R has a well-deserved reputation among data scientists. The language is specifically designed around concepts related to statistics and data analysis. This means that R doesn’t just let you work with large collections of data. You can also manipulate that data into a wide variety of different formats and presentations.
R essentially lets you manage data fluidly. Your variables aren’t fixed in a specific form. You can instead easily mix and match them together as needed. And this is plainly seen in operations related to joining and merging data. For example, performing a right join in many languages can be an exercise in frustration. But you’re about to see just how easy it is to set up a right join in R using the merge function.
Joins, Right Joins, and Merge in R
Before moving on to a right join it’s important to take a step back and consider what’s really happening during the process. People often think of joins as analogous to perfectly fitting one data set into another. And to be sure, that is the ideal for a join operation. But in the real world data tends to be a lot messier than we’d like and we’re often stuck working with instances that are full of only semi-related metrics.
This boils down to the fact that we often need to decide what elements of our data collection are the most important. And we then need to fit all of our other data in place around it. There’s a variety of different approaches that we can take. And each will move data around in a different way. For example, we can try to do a full outer join to fit everything in place even if there are rows with no matches. We could do a left join and include all rows from our left data frame and matching rows from the right. Or, as we’ll soon see, we can do a right join and perform what’s essentially the opposite of a left join.

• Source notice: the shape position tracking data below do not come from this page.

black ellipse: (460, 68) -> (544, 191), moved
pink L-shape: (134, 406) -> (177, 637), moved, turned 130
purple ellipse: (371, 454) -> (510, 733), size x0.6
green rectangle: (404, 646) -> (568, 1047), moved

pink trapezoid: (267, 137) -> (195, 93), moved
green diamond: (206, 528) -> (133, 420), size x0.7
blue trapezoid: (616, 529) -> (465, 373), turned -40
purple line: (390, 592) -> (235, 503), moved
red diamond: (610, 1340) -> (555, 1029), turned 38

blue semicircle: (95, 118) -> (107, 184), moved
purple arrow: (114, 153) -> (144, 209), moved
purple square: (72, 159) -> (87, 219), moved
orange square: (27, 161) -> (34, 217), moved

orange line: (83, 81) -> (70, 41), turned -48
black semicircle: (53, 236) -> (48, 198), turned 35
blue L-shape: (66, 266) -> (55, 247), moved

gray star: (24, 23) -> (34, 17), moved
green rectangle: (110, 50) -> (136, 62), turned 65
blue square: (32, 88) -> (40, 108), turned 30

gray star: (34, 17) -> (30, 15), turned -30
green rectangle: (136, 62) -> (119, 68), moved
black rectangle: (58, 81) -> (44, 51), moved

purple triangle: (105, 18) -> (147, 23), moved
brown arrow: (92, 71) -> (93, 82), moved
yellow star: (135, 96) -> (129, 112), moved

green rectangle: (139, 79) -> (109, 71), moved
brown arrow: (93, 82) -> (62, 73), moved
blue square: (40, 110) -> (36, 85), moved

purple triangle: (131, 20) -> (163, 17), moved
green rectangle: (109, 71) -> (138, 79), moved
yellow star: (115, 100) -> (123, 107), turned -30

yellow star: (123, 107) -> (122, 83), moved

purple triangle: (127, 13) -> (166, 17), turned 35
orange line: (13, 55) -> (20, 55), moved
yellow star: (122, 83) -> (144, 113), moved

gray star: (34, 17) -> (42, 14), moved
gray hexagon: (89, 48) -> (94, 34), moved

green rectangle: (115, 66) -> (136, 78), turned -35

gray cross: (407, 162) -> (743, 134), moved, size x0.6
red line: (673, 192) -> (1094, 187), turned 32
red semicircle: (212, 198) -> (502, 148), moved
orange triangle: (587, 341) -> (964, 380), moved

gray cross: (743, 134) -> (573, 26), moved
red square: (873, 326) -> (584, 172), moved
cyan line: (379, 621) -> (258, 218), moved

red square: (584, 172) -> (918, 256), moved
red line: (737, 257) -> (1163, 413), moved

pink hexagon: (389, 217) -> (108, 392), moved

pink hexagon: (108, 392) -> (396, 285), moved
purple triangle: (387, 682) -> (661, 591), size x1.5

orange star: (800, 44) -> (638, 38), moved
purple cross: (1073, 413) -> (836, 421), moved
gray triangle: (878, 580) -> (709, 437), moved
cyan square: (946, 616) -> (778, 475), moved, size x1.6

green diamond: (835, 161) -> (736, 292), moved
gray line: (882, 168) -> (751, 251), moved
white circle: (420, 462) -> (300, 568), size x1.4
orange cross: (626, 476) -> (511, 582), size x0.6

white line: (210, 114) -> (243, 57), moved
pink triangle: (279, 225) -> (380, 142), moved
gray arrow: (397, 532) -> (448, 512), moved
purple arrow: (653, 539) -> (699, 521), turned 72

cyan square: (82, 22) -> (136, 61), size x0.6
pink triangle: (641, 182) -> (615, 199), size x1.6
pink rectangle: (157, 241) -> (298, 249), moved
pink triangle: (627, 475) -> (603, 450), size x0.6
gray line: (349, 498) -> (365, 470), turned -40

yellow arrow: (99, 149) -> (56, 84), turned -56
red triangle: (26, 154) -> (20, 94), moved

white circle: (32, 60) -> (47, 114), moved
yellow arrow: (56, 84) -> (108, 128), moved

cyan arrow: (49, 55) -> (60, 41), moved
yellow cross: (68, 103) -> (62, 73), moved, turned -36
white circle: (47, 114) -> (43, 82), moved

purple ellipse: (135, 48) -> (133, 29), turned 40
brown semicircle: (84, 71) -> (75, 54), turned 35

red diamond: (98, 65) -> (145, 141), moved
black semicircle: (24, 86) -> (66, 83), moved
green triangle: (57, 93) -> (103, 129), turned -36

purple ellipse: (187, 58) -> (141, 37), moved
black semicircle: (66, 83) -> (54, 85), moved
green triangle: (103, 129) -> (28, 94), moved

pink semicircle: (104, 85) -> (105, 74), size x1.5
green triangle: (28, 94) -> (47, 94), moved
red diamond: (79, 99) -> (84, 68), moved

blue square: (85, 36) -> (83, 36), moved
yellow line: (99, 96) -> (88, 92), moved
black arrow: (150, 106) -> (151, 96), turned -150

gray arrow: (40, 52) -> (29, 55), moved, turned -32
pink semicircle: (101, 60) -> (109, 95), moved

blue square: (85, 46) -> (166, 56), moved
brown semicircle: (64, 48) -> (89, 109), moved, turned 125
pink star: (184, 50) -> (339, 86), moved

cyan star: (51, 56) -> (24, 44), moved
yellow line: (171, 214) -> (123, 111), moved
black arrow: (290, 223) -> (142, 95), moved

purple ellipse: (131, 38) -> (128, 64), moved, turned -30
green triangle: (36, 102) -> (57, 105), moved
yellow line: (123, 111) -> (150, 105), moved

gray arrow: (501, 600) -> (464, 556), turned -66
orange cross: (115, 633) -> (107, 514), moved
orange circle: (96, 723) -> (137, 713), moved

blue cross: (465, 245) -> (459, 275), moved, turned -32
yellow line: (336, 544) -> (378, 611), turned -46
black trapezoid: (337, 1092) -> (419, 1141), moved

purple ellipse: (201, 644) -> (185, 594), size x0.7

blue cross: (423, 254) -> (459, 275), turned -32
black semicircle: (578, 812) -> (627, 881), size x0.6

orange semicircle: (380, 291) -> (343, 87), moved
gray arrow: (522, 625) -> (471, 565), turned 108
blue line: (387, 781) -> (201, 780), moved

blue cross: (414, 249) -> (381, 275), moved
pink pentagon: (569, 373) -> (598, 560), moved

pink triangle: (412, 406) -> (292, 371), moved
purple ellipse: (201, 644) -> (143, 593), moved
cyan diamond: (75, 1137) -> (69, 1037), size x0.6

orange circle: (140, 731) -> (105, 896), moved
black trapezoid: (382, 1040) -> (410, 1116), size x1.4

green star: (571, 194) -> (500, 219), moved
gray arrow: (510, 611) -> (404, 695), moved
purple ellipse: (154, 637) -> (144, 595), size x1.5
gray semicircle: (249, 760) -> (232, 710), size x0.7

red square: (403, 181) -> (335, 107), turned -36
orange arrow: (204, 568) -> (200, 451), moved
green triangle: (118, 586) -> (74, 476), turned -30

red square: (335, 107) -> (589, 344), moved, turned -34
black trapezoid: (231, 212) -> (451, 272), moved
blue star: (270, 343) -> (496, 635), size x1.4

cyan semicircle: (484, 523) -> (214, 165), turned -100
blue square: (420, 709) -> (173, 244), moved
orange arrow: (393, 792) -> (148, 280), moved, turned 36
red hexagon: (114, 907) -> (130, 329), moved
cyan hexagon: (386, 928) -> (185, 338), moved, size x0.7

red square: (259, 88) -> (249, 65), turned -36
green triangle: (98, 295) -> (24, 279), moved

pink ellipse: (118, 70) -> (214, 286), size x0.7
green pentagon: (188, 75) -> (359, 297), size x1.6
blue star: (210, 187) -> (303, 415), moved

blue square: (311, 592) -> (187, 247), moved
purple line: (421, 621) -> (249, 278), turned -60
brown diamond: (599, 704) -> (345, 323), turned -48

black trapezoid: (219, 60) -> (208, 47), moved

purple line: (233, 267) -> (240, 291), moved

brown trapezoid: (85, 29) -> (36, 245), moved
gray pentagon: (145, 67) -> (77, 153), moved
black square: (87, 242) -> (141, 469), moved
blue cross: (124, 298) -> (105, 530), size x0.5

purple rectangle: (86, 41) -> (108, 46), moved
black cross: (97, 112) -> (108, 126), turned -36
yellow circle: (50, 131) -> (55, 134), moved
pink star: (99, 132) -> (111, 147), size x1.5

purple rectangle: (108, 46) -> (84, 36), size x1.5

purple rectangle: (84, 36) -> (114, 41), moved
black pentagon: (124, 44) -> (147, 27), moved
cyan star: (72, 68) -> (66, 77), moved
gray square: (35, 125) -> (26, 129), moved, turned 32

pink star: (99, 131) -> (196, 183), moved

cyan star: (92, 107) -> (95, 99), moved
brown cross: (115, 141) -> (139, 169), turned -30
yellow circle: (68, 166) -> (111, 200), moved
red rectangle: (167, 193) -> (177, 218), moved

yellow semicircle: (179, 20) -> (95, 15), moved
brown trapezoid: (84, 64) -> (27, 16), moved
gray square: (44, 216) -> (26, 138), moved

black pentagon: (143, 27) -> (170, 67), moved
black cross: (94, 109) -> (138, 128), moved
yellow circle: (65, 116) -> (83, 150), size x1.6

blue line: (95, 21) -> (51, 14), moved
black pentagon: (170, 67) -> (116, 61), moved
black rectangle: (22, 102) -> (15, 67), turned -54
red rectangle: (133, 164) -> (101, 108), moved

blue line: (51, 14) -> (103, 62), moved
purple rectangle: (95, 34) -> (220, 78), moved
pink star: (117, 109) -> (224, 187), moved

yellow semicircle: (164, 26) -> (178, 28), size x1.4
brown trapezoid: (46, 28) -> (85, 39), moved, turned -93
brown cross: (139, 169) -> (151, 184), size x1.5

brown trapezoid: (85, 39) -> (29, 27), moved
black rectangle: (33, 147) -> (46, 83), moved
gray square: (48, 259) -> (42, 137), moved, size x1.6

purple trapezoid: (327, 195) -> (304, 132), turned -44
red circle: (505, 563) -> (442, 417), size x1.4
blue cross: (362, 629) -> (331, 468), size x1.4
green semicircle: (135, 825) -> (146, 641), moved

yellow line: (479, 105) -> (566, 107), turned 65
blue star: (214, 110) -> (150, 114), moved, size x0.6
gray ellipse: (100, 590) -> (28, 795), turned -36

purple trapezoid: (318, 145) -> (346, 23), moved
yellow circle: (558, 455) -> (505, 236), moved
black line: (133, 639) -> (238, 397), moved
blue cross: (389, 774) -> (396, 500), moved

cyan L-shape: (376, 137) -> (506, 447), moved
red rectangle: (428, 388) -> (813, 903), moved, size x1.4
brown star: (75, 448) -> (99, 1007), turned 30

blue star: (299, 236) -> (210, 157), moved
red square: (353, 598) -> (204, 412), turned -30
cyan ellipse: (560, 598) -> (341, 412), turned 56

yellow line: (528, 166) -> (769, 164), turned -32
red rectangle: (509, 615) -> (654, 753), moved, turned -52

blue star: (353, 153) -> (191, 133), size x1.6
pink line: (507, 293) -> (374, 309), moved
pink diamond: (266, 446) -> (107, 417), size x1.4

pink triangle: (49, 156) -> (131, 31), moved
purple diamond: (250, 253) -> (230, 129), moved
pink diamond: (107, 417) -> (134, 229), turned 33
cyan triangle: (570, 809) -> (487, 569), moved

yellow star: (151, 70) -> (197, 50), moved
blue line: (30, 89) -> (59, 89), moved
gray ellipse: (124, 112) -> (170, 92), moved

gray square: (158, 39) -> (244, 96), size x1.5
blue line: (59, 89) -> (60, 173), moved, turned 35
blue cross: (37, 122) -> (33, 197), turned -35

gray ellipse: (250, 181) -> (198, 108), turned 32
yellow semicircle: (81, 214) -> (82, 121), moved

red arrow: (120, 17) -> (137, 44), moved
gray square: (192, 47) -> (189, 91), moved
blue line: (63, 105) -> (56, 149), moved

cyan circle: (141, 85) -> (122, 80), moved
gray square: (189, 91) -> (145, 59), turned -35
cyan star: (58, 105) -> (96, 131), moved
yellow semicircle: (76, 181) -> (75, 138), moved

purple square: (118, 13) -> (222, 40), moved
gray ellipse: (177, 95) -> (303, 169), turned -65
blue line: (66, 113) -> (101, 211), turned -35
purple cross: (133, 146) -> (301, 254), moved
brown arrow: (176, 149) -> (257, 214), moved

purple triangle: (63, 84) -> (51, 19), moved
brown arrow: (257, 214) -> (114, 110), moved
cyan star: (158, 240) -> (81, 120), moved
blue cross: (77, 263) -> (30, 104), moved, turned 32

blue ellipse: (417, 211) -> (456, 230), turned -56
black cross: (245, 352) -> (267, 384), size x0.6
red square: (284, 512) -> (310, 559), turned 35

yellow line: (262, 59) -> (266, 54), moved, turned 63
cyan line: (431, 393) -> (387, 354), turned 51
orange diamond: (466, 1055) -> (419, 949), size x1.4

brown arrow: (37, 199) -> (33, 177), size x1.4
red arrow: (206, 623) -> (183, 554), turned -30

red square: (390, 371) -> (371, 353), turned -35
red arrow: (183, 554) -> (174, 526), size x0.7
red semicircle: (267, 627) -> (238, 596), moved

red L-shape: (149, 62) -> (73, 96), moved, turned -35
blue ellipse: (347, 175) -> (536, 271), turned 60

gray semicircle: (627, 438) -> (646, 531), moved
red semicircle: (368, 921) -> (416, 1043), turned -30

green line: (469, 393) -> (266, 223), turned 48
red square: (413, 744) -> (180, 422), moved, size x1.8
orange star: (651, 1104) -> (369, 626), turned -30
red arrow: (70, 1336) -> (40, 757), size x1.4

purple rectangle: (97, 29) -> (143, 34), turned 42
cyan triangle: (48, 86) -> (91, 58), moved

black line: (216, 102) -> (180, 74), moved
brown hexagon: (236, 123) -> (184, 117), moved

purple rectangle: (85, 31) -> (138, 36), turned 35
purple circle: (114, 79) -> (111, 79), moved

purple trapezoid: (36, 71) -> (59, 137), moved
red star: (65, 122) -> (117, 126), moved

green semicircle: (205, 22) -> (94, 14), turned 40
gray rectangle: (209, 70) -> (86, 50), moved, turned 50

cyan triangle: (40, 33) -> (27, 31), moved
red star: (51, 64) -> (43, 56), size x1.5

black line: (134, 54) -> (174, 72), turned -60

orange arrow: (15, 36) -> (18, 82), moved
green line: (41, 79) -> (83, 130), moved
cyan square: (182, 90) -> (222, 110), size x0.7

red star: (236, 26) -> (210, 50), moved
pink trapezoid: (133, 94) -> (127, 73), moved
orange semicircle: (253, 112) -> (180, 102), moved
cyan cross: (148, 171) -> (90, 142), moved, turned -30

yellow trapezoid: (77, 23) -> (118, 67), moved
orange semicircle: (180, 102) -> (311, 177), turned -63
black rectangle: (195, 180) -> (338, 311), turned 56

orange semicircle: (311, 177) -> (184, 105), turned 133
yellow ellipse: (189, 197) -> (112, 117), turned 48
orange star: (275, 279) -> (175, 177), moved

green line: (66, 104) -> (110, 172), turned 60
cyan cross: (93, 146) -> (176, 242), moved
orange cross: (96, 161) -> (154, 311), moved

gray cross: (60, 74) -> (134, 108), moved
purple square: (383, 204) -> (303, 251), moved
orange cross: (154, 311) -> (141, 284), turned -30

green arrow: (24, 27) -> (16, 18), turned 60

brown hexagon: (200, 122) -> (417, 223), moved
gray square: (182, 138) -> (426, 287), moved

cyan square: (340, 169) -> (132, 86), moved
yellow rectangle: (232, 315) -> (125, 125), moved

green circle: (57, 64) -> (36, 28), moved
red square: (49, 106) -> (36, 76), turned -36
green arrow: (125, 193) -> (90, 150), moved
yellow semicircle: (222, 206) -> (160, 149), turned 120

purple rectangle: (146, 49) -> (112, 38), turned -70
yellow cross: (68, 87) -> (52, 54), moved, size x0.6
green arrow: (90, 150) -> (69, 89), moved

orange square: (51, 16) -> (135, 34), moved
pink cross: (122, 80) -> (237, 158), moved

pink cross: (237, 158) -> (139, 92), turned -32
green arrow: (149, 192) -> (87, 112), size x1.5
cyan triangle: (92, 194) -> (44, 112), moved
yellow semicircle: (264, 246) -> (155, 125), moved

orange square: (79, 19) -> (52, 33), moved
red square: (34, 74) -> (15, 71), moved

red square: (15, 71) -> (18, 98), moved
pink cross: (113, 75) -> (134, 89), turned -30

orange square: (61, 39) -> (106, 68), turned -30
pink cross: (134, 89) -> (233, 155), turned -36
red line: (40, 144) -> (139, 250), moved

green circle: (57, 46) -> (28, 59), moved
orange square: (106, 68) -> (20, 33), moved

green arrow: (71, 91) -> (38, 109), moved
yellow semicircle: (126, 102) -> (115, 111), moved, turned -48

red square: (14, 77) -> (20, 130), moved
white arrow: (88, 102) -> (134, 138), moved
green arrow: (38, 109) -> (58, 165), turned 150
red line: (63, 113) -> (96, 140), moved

Performing a Standard Right Join
Performing the various join operations would be a difficult process in most other programming languages. But thankfully R’s data-focused nature makes joins surprisingly easy. And much of that is thanks to a single function called merge. As the name suggests, merge will merge data that we pass to it as an argument. Take a look at the following example to see just how easily we can use merge to perform a right join in R.
ourData1 <- data.frame(
id = c(1, 2, 3),
name = c(“T-Rex”, “Stegosaurus”, “Utahraptor”)
)
ourData2 <- data.frame(
id = c(1, 2, 3, 4),
scientificInterest = c(90, 50, 100, 1),
publicInterest = c(90, 40, 5, 2)
)
ourMerged <- merge(ourData2, ourData1, by = “id”, all.x = TRUE)
print(ourMerged)
We begin by creating two data frames. Each data frame contains information about dinosaurs. ourData1 is a list of dinosaurs grouped by ID number in a hypothetical index. Our second ranks the scientific and public interest in dinosaurs by ID number. We have two data frames that are mostly compatible aside from the fact that ourData1 is missing a listing found in ourData2. Thankfully R is extremely good at handling these types of conflicts. And we try to do so by initiating a new variable called ourMerged on the next line.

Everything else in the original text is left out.